Optimisation for data large when use loop Python-CodePudding

I have a dataframe 15000 rows of binary data, with each string being 365 characters. And I convert each binary numbers to 365 days with a starting date of 13/12/2020.

Because the data is so large, so my program runs very slowly. Is there a way I can optimize my program?

Data example:

ID	Nature	Binary
1122	M	1001100100100010010001001100100110010011001001100100110010011001001100100110010011001001100100110010011001001100110110010011001001100100110010011001000000100110011011001001100100110010011001001100100110010011001001100100110010011001001100100110010011001001100100110010011001001100100110010011001001100100110010011001001100110110010000001001100100110010011001001100

Output:

ID	Nature	Date	Code
1122	M	13/12/2020	1
1122	M	14/12/2020	0
1122	M	..........	...
1122	M	11/12/2021	0

Code:

start_date = '2021-12-13'

table_ = pd.DataFrame({'ID': df.id[0],'Nature':df.Nature[0], Date':pd.date_range(start_date, periods=len(df.binairy[0]), freq='D'), 'Code': list(df.binairy[0])})

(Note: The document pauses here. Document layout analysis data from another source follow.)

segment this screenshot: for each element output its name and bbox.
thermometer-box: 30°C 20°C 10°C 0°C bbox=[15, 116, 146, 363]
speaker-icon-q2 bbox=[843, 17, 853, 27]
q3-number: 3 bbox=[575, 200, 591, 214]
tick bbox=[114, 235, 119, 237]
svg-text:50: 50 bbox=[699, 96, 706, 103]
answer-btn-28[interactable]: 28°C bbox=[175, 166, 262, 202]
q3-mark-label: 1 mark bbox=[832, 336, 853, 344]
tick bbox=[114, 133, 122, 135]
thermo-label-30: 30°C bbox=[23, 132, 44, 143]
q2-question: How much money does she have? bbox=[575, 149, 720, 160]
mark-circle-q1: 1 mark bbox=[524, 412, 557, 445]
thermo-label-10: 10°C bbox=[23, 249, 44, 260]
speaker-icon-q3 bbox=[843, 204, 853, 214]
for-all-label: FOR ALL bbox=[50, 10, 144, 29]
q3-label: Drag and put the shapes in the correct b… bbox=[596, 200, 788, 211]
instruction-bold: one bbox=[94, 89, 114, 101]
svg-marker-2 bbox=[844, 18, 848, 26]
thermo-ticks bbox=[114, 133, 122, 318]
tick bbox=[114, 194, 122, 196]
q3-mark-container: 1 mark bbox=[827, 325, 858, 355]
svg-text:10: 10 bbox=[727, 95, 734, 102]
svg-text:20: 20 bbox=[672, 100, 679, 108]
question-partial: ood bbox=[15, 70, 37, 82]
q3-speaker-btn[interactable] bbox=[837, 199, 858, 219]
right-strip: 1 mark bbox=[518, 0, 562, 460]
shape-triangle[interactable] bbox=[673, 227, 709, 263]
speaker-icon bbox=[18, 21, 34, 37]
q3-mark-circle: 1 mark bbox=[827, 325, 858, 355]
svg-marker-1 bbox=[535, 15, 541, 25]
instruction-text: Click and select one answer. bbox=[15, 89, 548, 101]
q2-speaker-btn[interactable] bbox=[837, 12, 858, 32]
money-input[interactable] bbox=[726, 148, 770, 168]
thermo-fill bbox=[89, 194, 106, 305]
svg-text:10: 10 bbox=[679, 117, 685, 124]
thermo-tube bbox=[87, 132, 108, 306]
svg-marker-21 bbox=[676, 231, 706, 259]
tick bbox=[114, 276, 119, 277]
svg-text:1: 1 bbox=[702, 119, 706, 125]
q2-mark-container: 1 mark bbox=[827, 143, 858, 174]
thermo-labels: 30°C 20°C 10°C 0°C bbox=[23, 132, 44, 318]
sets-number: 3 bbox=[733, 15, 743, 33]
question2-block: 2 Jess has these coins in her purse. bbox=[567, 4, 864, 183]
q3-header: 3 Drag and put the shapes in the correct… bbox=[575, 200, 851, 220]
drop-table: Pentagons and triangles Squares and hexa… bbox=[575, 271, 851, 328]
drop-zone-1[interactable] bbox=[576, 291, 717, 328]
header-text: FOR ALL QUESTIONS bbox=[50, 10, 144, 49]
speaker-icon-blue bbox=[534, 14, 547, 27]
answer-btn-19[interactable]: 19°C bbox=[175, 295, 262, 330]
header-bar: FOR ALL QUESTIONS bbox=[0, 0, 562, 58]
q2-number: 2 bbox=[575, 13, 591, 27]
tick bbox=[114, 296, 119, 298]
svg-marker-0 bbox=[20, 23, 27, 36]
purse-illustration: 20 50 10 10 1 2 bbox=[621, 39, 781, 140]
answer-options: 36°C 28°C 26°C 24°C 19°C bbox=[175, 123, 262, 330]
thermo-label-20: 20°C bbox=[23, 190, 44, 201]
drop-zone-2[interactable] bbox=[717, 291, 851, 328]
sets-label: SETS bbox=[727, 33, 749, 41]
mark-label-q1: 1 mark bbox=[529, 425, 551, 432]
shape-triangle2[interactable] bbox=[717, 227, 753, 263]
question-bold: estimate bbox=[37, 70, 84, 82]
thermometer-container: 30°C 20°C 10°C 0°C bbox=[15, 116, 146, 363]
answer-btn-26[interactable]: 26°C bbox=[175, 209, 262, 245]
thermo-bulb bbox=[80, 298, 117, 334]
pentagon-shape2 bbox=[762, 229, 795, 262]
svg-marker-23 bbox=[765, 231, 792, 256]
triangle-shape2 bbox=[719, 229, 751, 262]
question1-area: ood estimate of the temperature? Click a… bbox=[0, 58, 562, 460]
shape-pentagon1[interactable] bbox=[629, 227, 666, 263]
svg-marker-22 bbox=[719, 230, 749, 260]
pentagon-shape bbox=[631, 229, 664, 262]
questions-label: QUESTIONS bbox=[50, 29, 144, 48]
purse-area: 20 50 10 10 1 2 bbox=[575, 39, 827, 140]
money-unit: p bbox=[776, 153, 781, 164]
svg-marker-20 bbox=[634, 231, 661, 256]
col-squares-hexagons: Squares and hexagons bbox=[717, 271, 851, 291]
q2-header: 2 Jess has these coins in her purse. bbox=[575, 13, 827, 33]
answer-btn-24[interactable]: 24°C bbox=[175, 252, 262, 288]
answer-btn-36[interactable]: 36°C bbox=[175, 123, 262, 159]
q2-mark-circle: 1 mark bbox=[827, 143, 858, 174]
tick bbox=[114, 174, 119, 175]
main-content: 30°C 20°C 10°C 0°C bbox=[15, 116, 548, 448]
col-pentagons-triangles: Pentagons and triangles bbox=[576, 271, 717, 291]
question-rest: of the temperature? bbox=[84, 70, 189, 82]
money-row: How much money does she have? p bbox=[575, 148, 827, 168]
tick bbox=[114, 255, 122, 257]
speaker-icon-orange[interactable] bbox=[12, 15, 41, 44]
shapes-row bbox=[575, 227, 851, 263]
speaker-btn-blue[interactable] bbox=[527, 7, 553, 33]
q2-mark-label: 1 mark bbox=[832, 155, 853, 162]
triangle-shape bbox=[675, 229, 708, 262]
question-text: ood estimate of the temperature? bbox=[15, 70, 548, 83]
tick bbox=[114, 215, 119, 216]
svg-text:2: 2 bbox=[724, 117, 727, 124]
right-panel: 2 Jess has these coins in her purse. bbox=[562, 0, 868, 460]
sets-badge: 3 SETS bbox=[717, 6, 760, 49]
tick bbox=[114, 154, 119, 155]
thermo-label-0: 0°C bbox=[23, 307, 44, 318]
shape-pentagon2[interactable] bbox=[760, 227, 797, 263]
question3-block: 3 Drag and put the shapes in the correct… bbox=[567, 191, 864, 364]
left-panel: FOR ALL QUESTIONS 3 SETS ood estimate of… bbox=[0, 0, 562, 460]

for i in range(1,len(df)):
    table_i = pd.DataFrame({'ID': df.id[i],'Nature':df.Nature[i],'Date':pd.date_range(start_date, periods=len(df.binairy[i]), freq='D'), 'Code': list(df.binairy[i]})
    
    table_ = pd.concat([table_,table_i],ignore_index=True)

table_

CodePudding user response：

the best way to optimize the computation time is to parallelize your process, using multiprocessing library if you have multiple cores and/or multithreading (i guess you're using a cpu based environment).

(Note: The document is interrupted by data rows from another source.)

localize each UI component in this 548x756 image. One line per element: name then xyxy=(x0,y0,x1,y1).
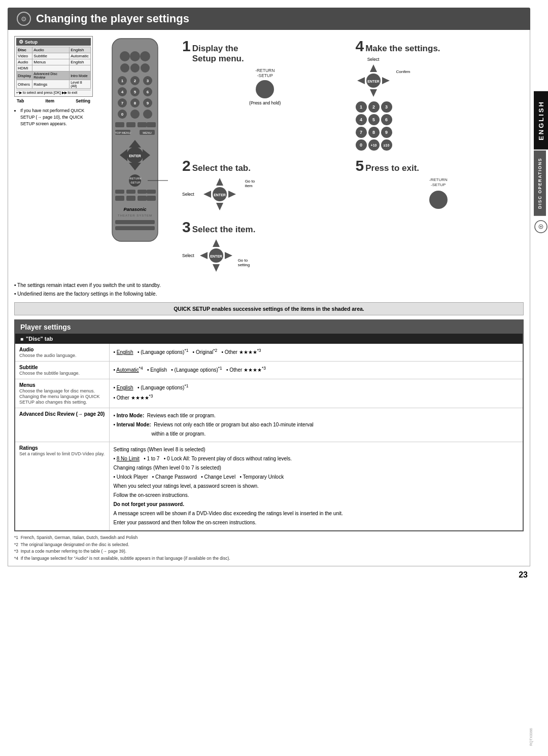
quick-setup-note: If you have not performed QUICK SETUP (→… xyxy=(20,107,93,127)
svg-point-6 xyxy=(140,51,150,61)
svg-point-9 xyxy=(141,63,150,73)
audio-description: Choose the audio language. xyxy=(19,353,77,358)
svg-marker-69 xyxy=(216,203,223,210)
svg-rect-49 xyxy=(115,190,124,194)
svg-point-5 xyxy=(130,51,140,61)
step-4: 4 Make the settings. Select xyxy=(353,36,524,153)
svg-text:7: 7 xyxy=(121,101,124,105)
subtitle-label: Subtitle xyxy=(19,365,38,370)
svg-text:ENTER: ENTER xyxy=(210,255,222,258)
subtitle-content: • Automatic*4 • English • (Language opti… xyxy=(109,362,523,379)
step-2: 2 Select the tab. Select xyxy=(180,156,351,214)
svg-text:2: 2 xyxy=(134,79,136,83)
svg-point-4 xyxy=(120,51,130,61)
svg-text:Panasonic: Panasonic xyxy=(123,207,146,212)
setting-label: Setting xyxy=(76,98,90,103)
adr-label: Advanced Disc Review (→ page 20) xyxy=(19,411,105,417)
svg-marker-62 xyxy=(370,64,377,72)
item-label: Item xyxy=(46,98,54,103)
svg-text:5: 5 xyxy=(134,90,136,94)
step-3-number: 3 xyxy=(182,220,191,235)
svg-rect-50 xyxy=(126,190,135,194)
svg-marker-64 xyxy=(357,77,365,84)
svg-rect-53 xyxy=(115,196,124,201)
step-2-number: 2 xyxy=(182,158,191,173)
select-label-2: Select xyxy=(182,192,194,197)
quick-setup-box: QUICK SETUP enables successive settings … xyxy=(14,302,524,315)
english-side-tab: ENGLISH xyxy=(534,91,548,150)
ratings-label: Ratings xyxy=(19,445,38,451)
tab-label: Tab xyxy=(17,98,24,103)
numpad: 1 2 3 4 5 6 7 8 9 0 +10 ≥10 xyxy=(356,101,522,151)
svg-rect-54 xyxy=(126,196,135,201)
svg-point-29 xyxy=(130,110,140,119)
svg-marker-65 xyxy=(382,77,390,84)
step-5: 5 Press to exit. -RETURN-SETUP xyxy=(353,156,524,214)
page-title: Changing the player settings xyxy=(36,12,189,25)
svg-text:0: 0 xyxy=(121,112,124,117)
disc-tab-header: ■ "Disc" tab xyxy=(15,334,523,344)
svg-text:ENTER: ENTER xyxy=(367,80,380,83)
goto-setting-label: Go tosetting xyxy=(238,258,250,267)
rqtx-code: RQTX0066 xyxy=(529,728,533,746)
step-1-number: 1 xyxy=(182,39,191,54)
svg-text:3: 3 xyxy=(147,79,149,83)
svg-marker-75 xyxy=(213,264,220,272)
select-label-4: Select xyxy=(367,57,380,62)
svg-text:TOP MENU: TOP MENU xyxy=(115,131,130,134)
svg-point-46 xyxy=(129,174,141,187)
table-row: Menus Choose the language for disc menus… xyxy=(15,379,523,408)
svg-rect-52 xyxy=(147,190,156,194)
audio-label: Audio xyxy=(19,347,33,352)
select-label-3: Select xyxy=(182,253,194,258)
page-number: 23 xyxy=(8,570,528,580)
step-5-title: Press to exit. xyxy=(365,163,419,173)
svg-text:9: 9 xyxy=(147,101,149,105)
adr-content: • Intro Mode: Reviews each title or prog… xyxy=(109,408,523,442)
page-header: ⚙ Changing the player settings xyxy=(8,8,530,30)
table-row: Audio Choose the audio language. • Engli… xyxy=(15,344,523,362)
svg-marker-74 xyxy=(213,239,220,247)
step-4-title: Make the settings. xyxy=(365,44,440,54)
menus-content: • English • (Language options)*1 • Other… xyxy=(109,379,523,408)
step-3: 3 Select the item. Select xyxy=(180,217,351,276)
step-3-title: Select the item. xyxy=(192,225,256,235)
svg-text:THEATER SYSTEM: THEATER SYSTEM xyxy=(118,214,152,217)
footnotes: *1 French, Spanish, German, Italian, Dut… xyxy=(14,534,524,562)
ratings-content: Setting ratings (When level 8 is selecte… xyxy=(109,442,523,531)
step-4-number: 4 xyxy=(356,39,364,54)
svg-marker-71 xyxy=(228,191,236,198)
svg-text:6: 6 xyxy=(147,90,149,94)
player-settings-table: Player settings ■ "Disc" tab Audio Choos… xyxy=(14,319,524,531)
svg-text:8: 8 xyxy=(134,101,136,105)
svg-rect-32 xyxy=(115,122,124,127)
svg-text:4: 4 xyxy=(121,90,124,94)
svg-point-8 xyxy=(130,63,140,73)
table-row: Ratings Set a ratings level to limit DVD… xyxy=(15,442,523,531)
svg-marker-68 xyxy=(216,178,223,186)
menus-description: Choose the language for disc menus.Chang… xyxy=(19,388,100,405)
svg-text:-RETURN: -RETURN xyxy=(129,177,142,180)
svg-rect-34 xyxy=(138,122,147,127)
svg-text:ENTER: ENTER xyxy=(129,154,141,158)
gear-icon: ⚙ xyxy=(17,12,31,26)
confirm-label: Confirm xyxy=(396,69,410,74)
svg-text:ENTER: ENTER xyxy=(214,193,226,197)
step-1-title: Display the xyxy=(192,44,244,54)
press-hold-note: (Press and hold) xyxy=(249,100,281,105)
ratings-description: Set a ratings level to limit DVD-Video p… xyxy=(19,451,105,456)
setup-screenshot-area: ⚙ Setup Disc Audio English Video Subtitl… xyxy=(14,36,93,276)
bullet-notes: • The settings remain intact even if you… xyxy=(14,281,524,298)
player-settings-header: Player settings xyxy=(15,320,523,334)
main-content-area: ⚙ Setup Disc Audio English Video Subtitl… xyxy=(8,30,530,566)
disc-operations-tab: DISC OPERATIONS xyxy=(534,151,546,216)
svg-rect-59 xyxy=(115,220,155,224)
table-row: Subtitle Choose the subtitle language. •… xyxy=(15,362,523,379)
svg-marker-76 xyxy=(200,252,208,259)
step-1-subtitle: Setup menu. xyxy=(192,54,244,64)
svg-marker-70 xyxy=(203,191,211,198)
setup-title: Setup xyxy=(25,40,38,45)
remote-control-diagram: 1 2 3 4 5 6 7 8 9 xyxy=(97,36,176,276)
menus-label: Menus xyxy=(19,382,36,388)
svg-rect-60 xyxy=(115,226,155,230)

CodePudding user response：

Do you have to process the data in the dataframe, or can you load it in to a database?

You can split the strings of 1's and 0's in to rows with dates using a number table. For this implementation I borrowed the number table generator from this answer on SO; so the following assumes you have those views defined.

Create a table to hold your source data

create table sample_data (
    id int,
    nature char(1),
    bin_str varchar(365)
);

For testing I loaded 2500 rows by duplicating a row

insert sample_data(id, nature, bin_str) values (1,'M','1001100100100010010001001100100110010011001001100100110010011001001100100110010011001001100100110010011001001100110110010011001001100100110010011001000000100110011011001001100100110010011001001100100110010011001001100100110010011001001100100110010011001001100100110010011001001100100110010011001001100100110010011001001100110110010000001001100100110010011001001100');

insert sample_data(id, nature, bin_str)
select n, nature, bin_str
from sample_data s join generator_4k g
where g.n>1 and g.n<=2500;

Then split the binary string and add dates

select id,
       nature,
       date_add('2020-12-13', INTERVAL n DAY) date,
       substring(bin_str, n, 1)               code
from generator_4k
         join sample_data
where generator_4k.n > 0 and generator_4k.n <= length(bin_str)
order by id, n;

id	nature	date	code
1	M	2020-12-14	1
1	M	2020-12-15	0
1	M	2020-12-16	0
.	.	..........	.
1	M	2021-12-12	0

It took my local machine a few seconds to process 25000 rows, so depending on how slow your existing solution is YMMV.